Когда же он прожил все, настал великий голод в той стране, и он начал нуждаться; и пошел, пристал к одному из жителей страны той, а тот послал его на поля свои пасти свиней; и он рад был наполнить чрево свое рожками, которые ели свиньи, но никто не давал ему… Есть имущество другого рода — духовное, нетленное — богатство жизни нравственной, которой обладает каждый родитель, каждый воспитатель; это имущество составляют правила и уроки жизни. Многолетними трудами и подвигами приобретается это неоцененное имущество, бережливо и заботливо передается наследникам — и что же? Случается, за несколько дней непотребной жизни, в несколько уроков нечестия и разврата — всё превращается ими в прах, предается позору и поруганию! Особенно эта трата родительского заветного достояния имеет место в наше время, время раннего умственного созревания и скорого перехода от юности к безвременной старости. Отеческие правила, наставления и увещевания заметным образом всё более и более слабеют и теряют обязательную силу при неудержимом стремлении юного поколения не отстать от века, как будто совсем не для него сказаны слова Писания: не сообразуйтесь с веком сим (Рим.12:2), потому что только мертвые по преступлениям ходят по обычаю мира сего, по воле князя, господствующего в воздухе, духа, действующего ныне в сынах противления (Еф.2:1-2). Благочестие родителей, таким образом, позорится именем невежества; их резкие выходки против современных злоупотреблений приписываются запоздалому пристрастию к старине; правила их жизни признаются годными только для них самих; святая глубокая вера выдается за суеверие, ревность по благочестию — за старческую кропотливость… На всё это извращение истины и правды существует особенная наука, наука модного тона и ловкого обращения — одна, может быть, из самых немногих наук, которым научаются охотно и успешно. Под ее-то обманчиво-приятным покровом и вырастают нынешние блудные сыны, для которых всё отеческое и родное чуждо, дико, нестерпимо и которые неудержимо стремятся от него всё далее и далее, а куда? — и сами того не знают, просто: куда бы ни было — на страну далече! Достигнув же этой страны неизвестной, расточают там всё имение свое — все заветные давние верования и убеждения сердечные.
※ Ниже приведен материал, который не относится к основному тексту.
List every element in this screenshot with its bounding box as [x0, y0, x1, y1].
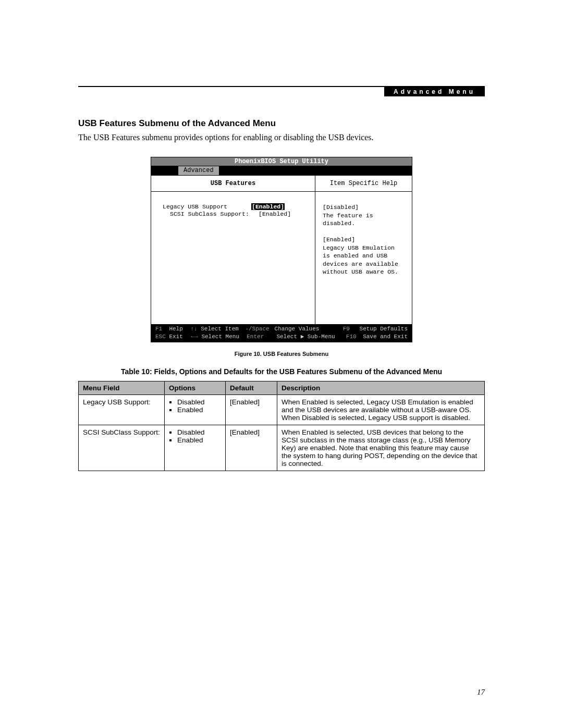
bios-key: ←→ [191, 334, 198, 340]
table-cell-options: Disabled Enabled [165, 425, 226, 471]
option-item: Enabled [177, 436, 221, 444]
bios-key: ESC [155, 334, 166, 340]
bios-key: -/Space [245, 325, 274, 333]
bios-key: F9 [343, 325, 360, 333]
bios-setting-row[interactable]: SCSI SubClass Support: [Enabled] [163, 211, 309, 217]
bios-utility-title: PhoenixBIOS Setup Utility [151, 157, 412, 166]
bios-key: Enter [247, 333, 276, 341]
bios-key: F10 [346, 333, 363, 341]
table-cell-description: When Enabled is selected, Legacy USB Emu… [277, 394, 485, 425]
option-item: Disabled [177, 398, 221, 406]
page-number: 17 [477, 688, 485, 697]
bios-setting-row[interactable]: Legacy USB Support [Enabled] [163, 203, 309, 210]
table-cell-menu-field: SCSI SubClass Support: [79, 425, 165, 471]
table-cell-menu-field: Legacy USB Support: [79, 394, 165, 425]
section-intro: The USB Features submenu provides option… [78, 133, 485, 142]
table-header-options: Options [165, 381, 226, 394]
bios-key: ↑↓ [190, 326, 197, 332]
table-cell-description: When Enabled is selected, USB devices th… [277, 425, 485, 471]
bios-settings-list: Legacy USB Support [Enabled] SCSI SubCla… [151, 192, 315, 324]
bios-key-label: Change Values [275, 325, 343, 333]
table-caption: Table 10: Fields, Options and Defaults f… [78, 367, 485, 376]
table-row: SCSI SubClass Support: Disabled Enabled … [79, 425, 485, 471]
bios-help-text: [Disabled] The feature is disabled. [Ena… [315, 192, 412, 282]
bios-setting-label: Legacy USB Support [163, 203, 251, 210]
header-tab: Advanced Menu [384, 87, 485, 96]
bios-key-label: Select Menu [201, 334, 239, 340]
bios-screenshot: PhoenixBIOS Setup Utility Advanced USB F… [151, 157, 412, 342]
figure-caption: Figure 10. USB Features Submenu [78, 351, 485, 357]
section-title: USB Features Submenu of the Advanced Men… [78, 118, 485, 129]
table-header-default: Default [226, 381, 277, 394]
table-header-menu-field: Menu Field [79, 381, 165, 394]
bios-key-label: Exit [169, 334, 182, 340]
table-row: Legacy USB Support: Disabled Enabled [En… [79, 394, 485, 425]
bios-setting-value[interactable]: [Enabled] [251, 203, 285, 210]
bios-setting-label: SCSI SubClass Support: [163, 211, 259, 217]
table-cell-default: [Enabled] [226, 425, 277, 471]
bios-key-label: Select ▶ Sub-Menu [276, 333, 346, 341]
option-item: Disabled [177, 428, 221, 436]
bios-menubar: Advanced [151, 166, 412, 175]
table-header-description: Description [277, 381, 485, 394]
bios-key: F1 [155, 326, 162, 332]
bios-footer: F1 Help ↑↓ Select Item -/Space Change Va… [151, 324, 412, 342]
bios-help-title: Item Specific Help [315, 176, 412, 192]
table-cell-default: [Enabled] [226, 394, 277, 425]
bios-key-label: Select Item [201, 326, 239, 332]
table-cell-options: Disabled Enabled [165, 394, 226, 425]
bios-key-label: Setup Defaults [360, 325, 408, 333]
bios-key-label: Help [169, 326, 182, 332]
bios-setting-value[interactable]: [Enabled] [259, 211, 291, 217]
options-table: Menu Field Options Default Description L… [78, 381, 485, 471]
bios-menu-advanced[interactable]: Advanced [178, 166, 219, 175]
bios-submenu-title: USB Features [151, 176, 315, 192]
option-item: Enabled [177, 406, 221, 414]
bios-key-label: Save and Exit [363, 333, 408, 341]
Настает великий голод в той стране, и блудные сыны начинают нуждаться… Переменчивый дух века скоро перестает питать их. Кощунство, вольнодумство, леность, чувственность надоедают и противеют, наслаждения предстают им без покрова прелести и ужасают своим омерзительным видом; возникают болезни и влекут за собой скуку, тоску, досаду, злобу, ярость, бешенство… Князь тьмы возлагает на них свою ужасную руку и влечет их — страшно подумать — куда… Удивительно ли, что несчастные пожелают тогда быть бессловесными и есть рожцы, чтобы заглушить вопль алчущего духа? Но кто же даст им и этой пищи? И никто не давал ему…

Юные братья наши! Кто видел (о, если бы никогда вам не видеть!) таких блудных сынов и присматривался к ним, тот всегда замечал, что’ по мере приближения к старости / они мало-помалу начинают приходить в себя и понемногу возвращаться к духу отцов своих. Да будет же это обстоятельство, между прочим, вам свидетельством, залогом и уроком того, что увлекающий нас дух века есть дух отца лжи и сам есть ложь, лукавство, нечистота и беззаконие и что он нравится только молодости, то есть неопытности. Не ревнуй злодеям, не завидуй делающим беззаконие (Пс.36:1).

Отчасти мы уже познакомились с блудным сыном, которого искали; видели, как он зарождается, как возрастает, как, где и чему учится. Но наше ознакомление есть только слабый намек на полное изучение его. Мы искали его по преимуществу в детях, но там ли он только? Боже мой! Где его нет? В каком возрасте, состоянии, звании, поле? Кто с малых лет привык жить блудно, тому трудно впоследствии расстаться с упоительно-гибельным образом жизни. Что-то неведомое постоянно, насильно влечет его на страну далече… От того иногда случается видеть горькую и жалкую противоположность — старца-юношу, человека, у которого впереди зрится только гроб и суд и который, между тем, сердечно предан тому же духу, которым дышит безрассудная молодость. Но старость сама себе наставница, а потому не будем тревожить ее словом упрека.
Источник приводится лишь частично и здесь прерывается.